Document number: P3330R0
Date: 2024-6-17.
Authors: Gonzalo Brito Gadeschi, Damien Lebrun-Grandie.
Reply to: Gonzalo Brito Gadeschi <gonzalob _at_ nvidia.com>.
Audience: SG1.

Table of Contents

User-defined Atomic Read-Modify-Write Operations

User-defined Atomic Read-Modify-Write Operations

We propose extending the read-modify-write APIs of std::atomic and std::atomic_ref with user-defined read-modify-write atomic operations. These move the responsibility of writing CAS-like loops from user code into the implementation, improving the portability, performance, and forward-progress of C++ applications.

Motivation

Without these extensions, users are required to implement user-defined read-modify-write operations with compare_exchange loops (CAS-loops from now on), which:

are hard to write correctly without compromising the QoI of forward progress,
complicate compiler optimizations (no compiler optimizes a CAS-loop that does an add into an atomic read-modify-write fetch_add), and
do not perform well for non-lockfree atomics since CAS-loops take and release the lock multiple times per iteration.

Design

Note: a portable reference implementation is provided here for exposition purposes.

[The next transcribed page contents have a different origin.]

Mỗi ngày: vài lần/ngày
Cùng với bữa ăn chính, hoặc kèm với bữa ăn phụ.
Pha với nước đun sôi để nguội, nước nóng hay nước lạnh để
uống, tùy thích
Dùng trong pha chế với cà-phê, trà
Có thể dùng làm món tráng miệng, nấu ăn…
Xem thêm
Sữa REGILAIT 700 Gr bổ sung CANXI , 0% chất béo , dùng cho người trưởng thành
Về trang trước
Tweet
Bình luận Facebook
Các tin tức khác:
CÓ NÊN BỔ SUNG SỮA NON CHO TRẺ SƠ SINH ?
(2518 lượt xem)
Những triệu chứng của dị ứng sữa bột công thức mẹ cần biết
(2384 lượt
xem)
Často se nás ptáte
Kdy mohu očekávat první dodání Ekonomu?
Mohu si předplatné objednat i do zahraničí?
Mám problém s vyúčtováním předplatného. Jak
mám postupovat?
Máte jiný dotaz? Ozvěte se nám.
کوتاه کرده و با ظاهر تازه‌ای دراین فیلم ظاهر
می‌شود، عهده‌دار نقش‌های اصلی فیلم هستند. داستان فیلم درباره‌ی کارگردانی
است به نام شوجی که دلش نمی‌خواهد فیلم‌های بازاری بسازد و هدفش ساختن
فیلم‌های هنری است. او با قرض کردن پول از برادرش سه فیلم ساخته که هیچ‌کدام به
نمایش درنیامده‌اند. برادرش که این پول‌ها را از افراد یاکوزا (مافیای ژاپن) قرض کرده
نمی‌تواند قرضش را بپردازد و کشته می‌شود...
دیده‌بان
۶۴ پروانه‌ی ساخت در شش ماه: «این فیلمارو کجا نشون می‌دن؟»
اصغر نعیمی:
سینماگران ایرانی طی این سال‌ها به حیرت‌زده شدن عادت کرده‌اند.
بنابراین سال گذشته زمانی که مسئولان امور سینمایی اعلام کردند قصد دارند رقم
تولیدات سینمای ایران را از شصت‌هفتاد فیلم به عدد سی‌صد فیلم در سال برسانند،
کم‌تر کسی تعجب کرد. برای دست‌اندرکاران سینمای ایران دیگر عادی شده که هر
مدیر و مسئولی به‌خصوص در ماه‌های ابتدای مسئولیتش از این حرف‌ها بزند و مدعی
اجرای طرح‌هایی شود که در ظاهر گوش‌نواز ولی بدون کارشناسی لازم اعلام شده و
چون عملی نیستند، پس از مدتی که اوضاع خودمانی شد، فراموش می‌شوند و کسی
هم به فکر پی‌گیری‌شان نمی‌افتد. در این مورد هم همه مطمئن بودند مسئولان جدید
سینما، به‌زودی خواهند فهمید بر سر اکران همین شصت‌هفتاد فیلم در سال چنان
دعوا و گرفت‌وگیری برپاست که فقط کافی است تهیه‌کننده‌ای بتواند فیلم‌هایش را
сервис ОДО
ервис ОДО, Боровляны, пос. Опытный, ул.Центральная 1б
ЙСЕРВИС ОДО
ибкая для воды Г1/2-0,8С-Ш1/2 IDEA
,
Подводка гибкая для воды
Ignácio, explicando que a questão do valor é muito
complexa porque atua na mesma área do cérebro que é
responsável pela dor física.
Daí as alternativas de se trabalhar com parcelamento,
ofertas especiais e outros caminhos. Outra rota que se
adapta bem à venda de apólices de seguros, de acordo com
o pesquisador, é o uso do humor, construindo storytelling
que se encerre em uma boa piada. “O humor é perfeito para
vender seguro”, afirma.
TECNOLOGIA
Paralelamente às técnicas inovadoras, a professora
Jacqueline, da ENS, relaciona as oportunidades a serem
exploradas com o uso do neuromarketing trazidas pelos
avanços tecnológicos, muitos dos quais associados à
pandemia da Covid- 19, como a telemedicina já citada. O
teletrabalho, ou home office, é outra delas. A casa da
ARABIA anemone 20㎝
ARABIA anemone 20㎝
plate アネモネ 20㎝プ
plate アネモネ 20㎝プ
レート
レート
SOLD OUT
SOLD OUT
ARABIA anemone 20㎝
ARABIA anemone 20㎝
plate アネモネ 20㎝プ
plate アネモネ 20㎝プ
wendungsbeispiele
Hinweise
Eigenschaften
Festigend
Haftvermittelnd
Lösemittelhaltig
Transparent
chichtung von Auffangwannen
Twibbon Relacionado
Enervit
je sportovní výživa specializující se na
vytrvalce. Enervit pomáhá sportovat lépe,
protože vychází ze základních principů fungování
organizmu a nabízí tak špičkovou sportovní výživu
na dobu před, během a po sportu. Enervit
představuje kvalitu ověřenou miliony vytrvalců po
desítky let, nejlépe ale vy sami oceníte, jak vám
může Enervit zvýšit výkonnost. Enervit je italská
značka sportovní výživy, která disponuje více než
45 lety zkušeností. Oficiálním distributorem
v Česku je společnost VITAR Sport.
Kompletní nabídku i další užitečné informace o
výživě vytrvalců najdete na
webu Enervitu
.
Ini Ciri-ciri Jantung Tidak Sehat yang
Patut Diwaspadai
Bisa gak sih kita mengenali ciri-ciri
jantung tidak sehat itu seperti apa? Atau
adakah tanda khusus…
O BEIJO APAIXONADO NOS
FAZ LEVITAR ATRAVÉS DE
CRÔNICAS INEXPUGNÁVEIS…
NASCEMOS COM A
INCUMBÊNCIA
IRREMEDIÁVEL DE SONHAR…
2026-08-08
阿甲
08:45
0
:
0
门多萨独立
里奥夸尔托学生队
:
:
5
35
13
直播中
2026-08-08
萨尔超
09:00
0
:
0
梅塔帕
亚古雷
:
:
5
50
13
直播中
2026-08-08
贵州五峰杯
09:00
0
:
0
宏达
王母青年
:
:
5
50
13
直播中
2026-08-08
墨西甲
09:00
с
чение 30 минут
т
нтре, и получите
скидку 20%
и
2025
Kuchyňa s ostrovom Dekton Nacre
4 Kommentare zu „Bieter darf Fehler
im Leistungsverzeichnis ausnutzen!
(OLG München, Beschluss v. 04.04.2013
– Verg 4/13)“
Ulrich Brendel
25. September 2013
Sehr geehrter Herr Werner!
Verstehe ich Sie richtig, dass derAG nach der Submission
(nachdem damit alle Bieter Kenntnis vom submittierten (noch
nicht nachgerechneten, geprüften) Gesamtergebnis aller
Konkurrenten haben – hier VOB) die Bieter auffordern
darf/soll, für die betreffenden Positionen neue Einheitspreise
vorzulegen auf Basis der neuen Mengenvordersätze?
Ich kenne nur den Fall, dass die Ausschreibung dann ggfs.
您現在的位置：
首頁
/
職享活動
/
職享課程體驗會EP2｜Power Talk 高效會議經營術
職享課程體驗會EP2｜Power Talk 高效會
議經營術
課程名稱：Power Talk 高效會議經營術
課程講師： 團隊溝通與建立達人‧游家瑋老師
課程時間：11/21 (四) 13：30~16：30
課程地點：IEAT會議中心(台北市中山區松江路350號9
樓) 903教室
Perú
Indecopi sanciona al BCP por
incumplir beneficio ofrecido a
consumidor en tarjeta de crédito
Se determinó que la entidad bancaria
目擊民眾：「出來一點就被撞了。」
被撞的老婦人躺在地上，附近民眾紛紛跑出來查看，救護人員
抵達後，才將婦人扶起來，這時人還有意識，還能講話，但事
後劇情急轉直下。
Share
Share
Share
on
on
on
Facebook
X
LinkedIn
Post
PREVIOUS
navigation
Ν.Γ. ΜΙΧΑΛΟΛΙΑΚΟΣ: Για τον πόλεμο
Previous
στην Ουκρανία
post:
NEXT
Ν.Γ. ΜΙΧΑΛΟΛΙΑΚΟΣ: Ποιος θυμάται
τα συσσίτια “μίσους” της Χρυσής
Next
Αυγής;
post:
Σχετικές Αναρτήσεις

We propose extending std::atomic and std::atomic_ref with user-defined read-modify-write atomic operations:

template <typename T, typename UnaryOp>
bool fetch_update(T& old, UnaryOp uop, 
                  memory_order order = memory_order::seq_cst) const noexcept;

template <typename T, typename UnaryOp>
bool fetch_update(T& old, UnaryOp uop, 
                  memory_order success = memory_order::seq_cst,
                  memory_order failure = memory_order::seq_cst) const noexcept;

The result of the unary operation uop is used to atomically update the value refered by the atomic type and it may be of type T or optional<T>. If uop returns:

a value of type T, or of type optional<T> with has_value() true, then fetch_update writes the value returned by uop to memory and returns true to indicate its effect is that of an atomic read-modify-write operation,
nullopt, then fetch_update returns false to indicate its effect is that of an atomic read operation.

In both cases, the value fetched by fetch_update and passed to uop is written to old.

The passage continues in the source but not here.